Dan blijft er nog een ander onderwerp over dat helemaal niets met het bedrijfsleven te maken heeft: politieke vorming. Waarschijnlijk hoef ik niet uit te leggen wat daar zoal onder wordt verstaan. Een stem op de NCPN in ieder geval niet, want dat soort kleine partijen wordt als nutteloos gezien en uiteraard moet leerlingen vooral aangeleerd worden nuttig te stemmen en verder hun mond te houden.
De nieuwe dossiers zijn dus op maat van het bedrijfsleven geschreven. Vooralsnog hebben de bedrijven geen directe invloed op de scholen, in die zin dat ze nog geen deel uitmaken van het bestuur of openlijk scholen mogen sponsoren. Zoals dit artikel echter heeft laten zien is de indirecte invloed van het bedrijfsleven groot. De ERTI vergadert immers regelmatig met de Europese ministers en de kwalificatiedossiers worden opgesteld in overleg met het bedrijfsleven, maar in de praktijk betekent dit gewoon op last van het bedrijfsleven.

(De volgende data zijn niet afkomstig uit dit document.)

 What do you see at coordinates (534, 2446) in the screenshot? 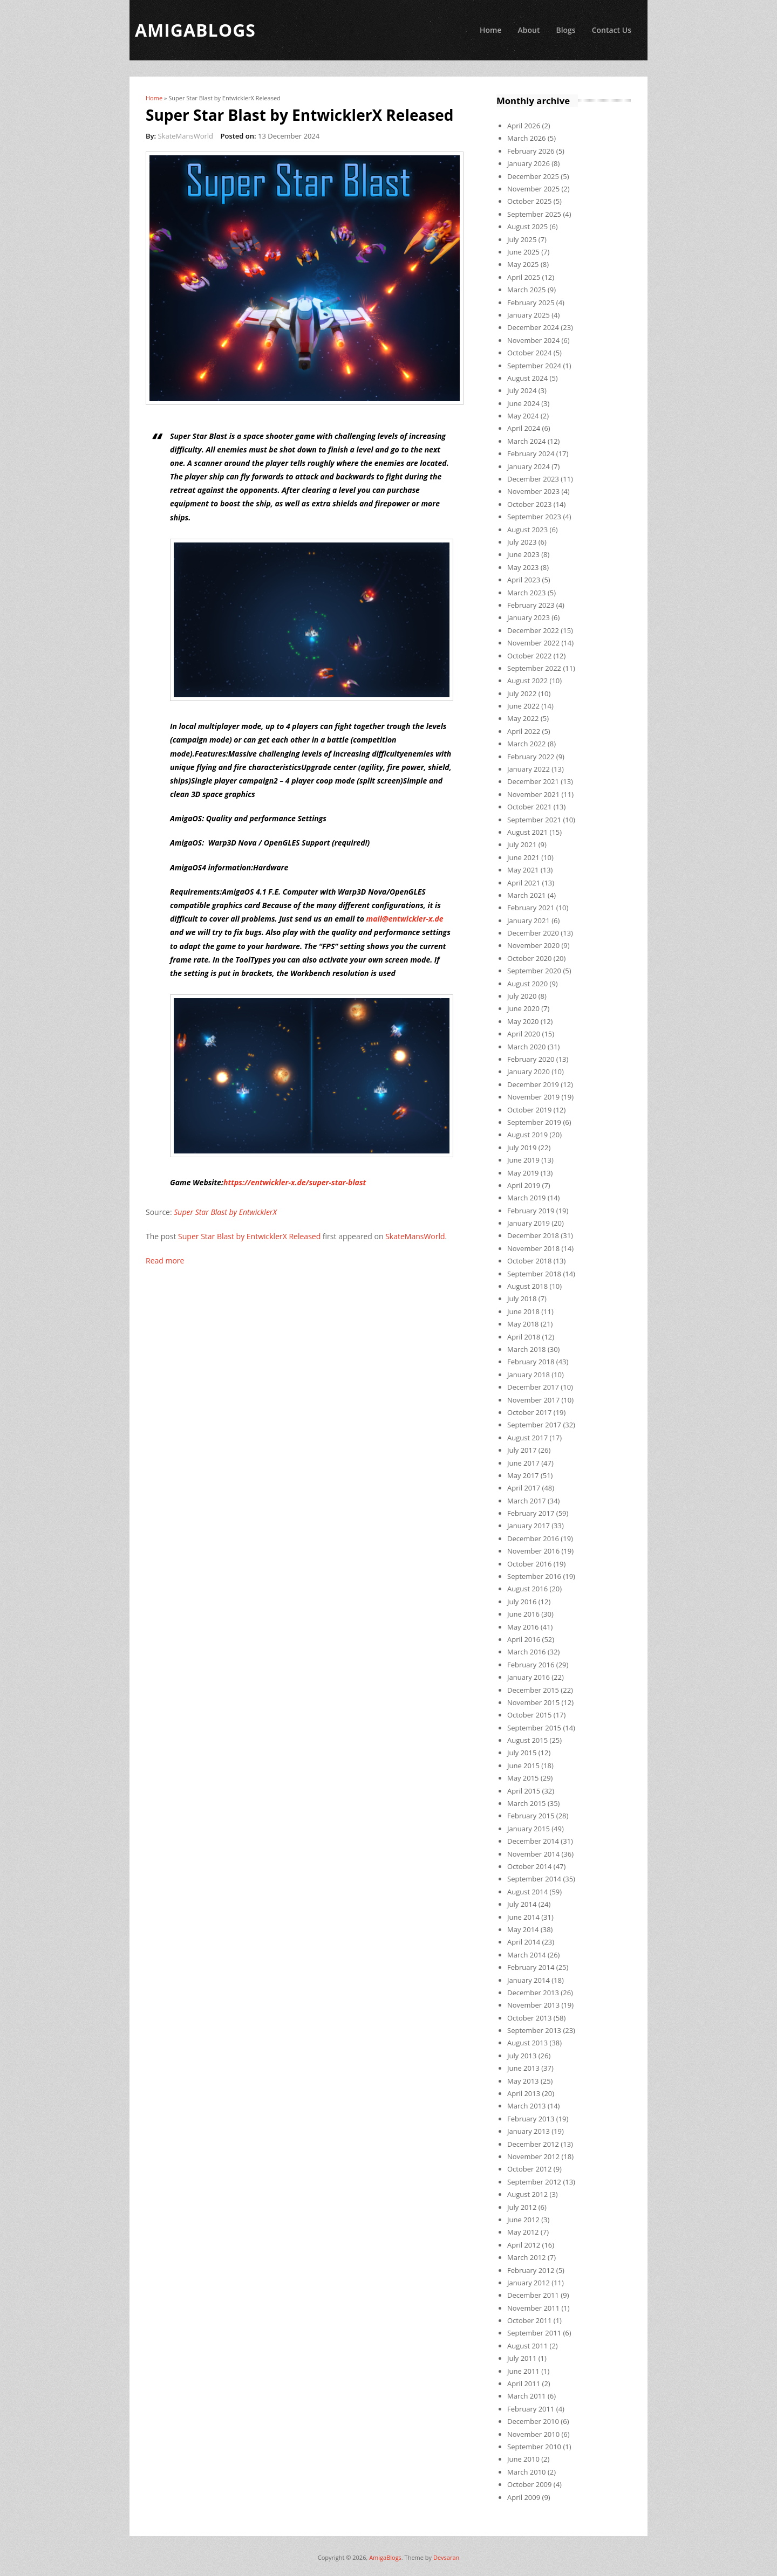 I see `September 2010` at bounding box center [534, 2446].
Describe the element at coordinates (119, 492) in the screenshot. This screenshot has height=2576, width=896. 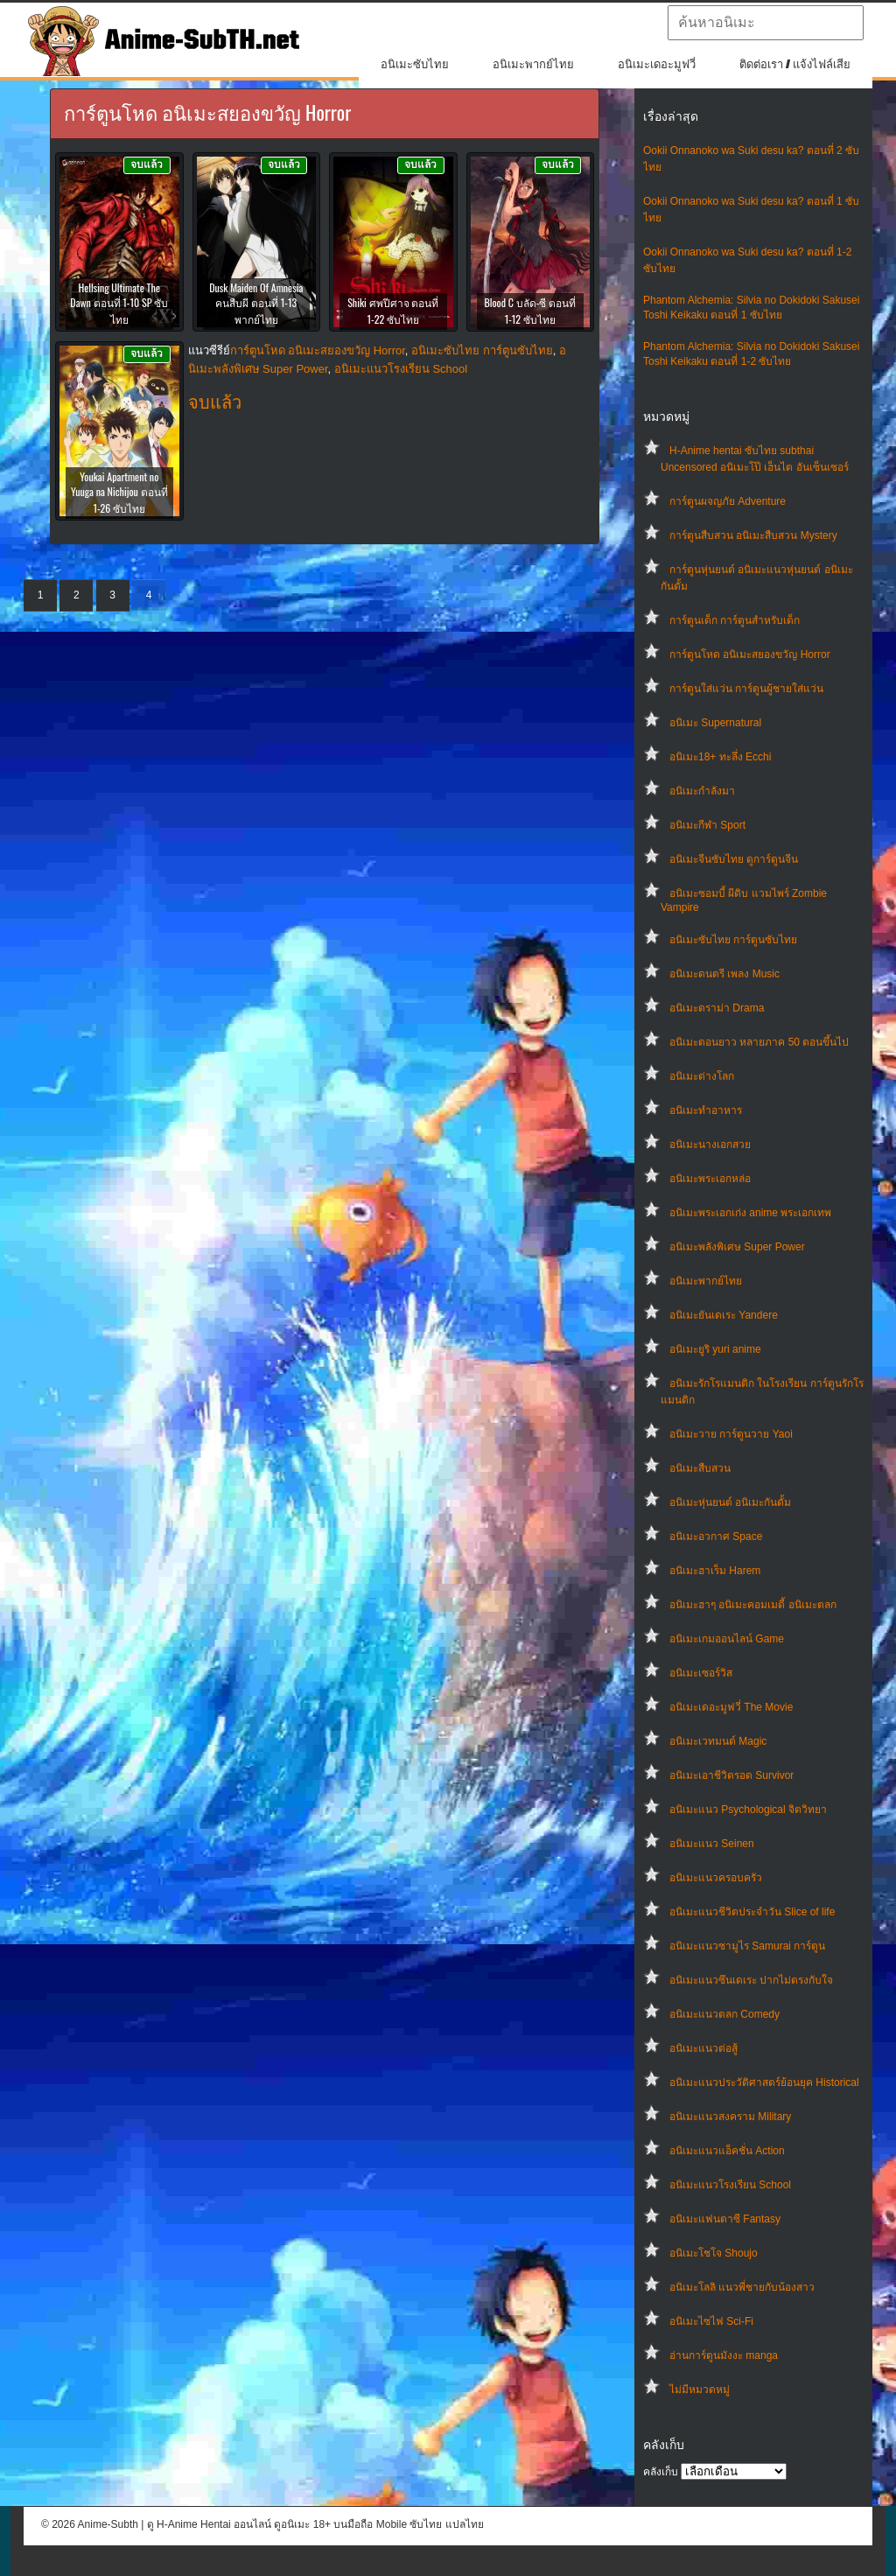 I see `Youkai Apartment no Yuuga na Nichijou ตอนที่ 1-26 ซับไทย` at that location.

Gelukkig bestaat hier steeds meer weerstand tegen bij docenten, maar ook bij steeds meer wetenschappers. In de onderzoekscommissie over de onderwijsvernieuwing waren neuropsychologen het bijvoorbeeld unaniem met elkaar eens: het nieuwe leren schaadt de leerling. En zal het bedrijfsleven zo tevreden zijn met de leerlingen die 'nieuw geleerd' hebben over 20 jaar? Wie de geschiedenis erop naleest weet het antwoord: nee.